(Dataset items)
+===+

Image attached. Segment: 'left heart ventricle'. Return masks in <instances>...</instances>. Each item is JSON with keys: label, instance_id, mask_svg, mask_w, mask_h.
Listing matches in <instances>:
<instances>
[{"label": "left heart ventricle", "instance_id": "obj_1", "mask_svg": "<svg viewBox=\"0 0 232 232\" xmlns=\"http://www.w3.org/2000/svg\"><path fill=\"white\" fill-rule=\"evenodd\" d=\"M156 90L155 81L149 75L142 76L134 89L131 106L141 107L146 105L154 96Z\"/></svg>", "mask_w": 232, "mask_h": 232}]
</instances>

+===+

### What you have to do
Reproduce the full block of data exactly, omitting nothing.

### Answer to this task
Image attached. Segment: 'left heart ventricle'. Return masks in <instances>...</instances>. Each item is JSON with keys: label, instance_id, mask_svg, mask_w, mask_h.
Listing matches in <instances>:
<instances>
[{"label": "left heart ventricle", "instance_id": "obj_1", "mask_svg": "<svg viewBox=\"0 0 232 232\" xmlns=\"http://www.w3.org/2000/svg\"><path fill=\"white\" fill-rule=\"evenodd\" d=\"M156 90L155 81L149 75L142 76L134 89L131 106L141 107L146 105L154 96Z\"/></svg>", "mask_w": 232, "mask_h": 232}]
</instances>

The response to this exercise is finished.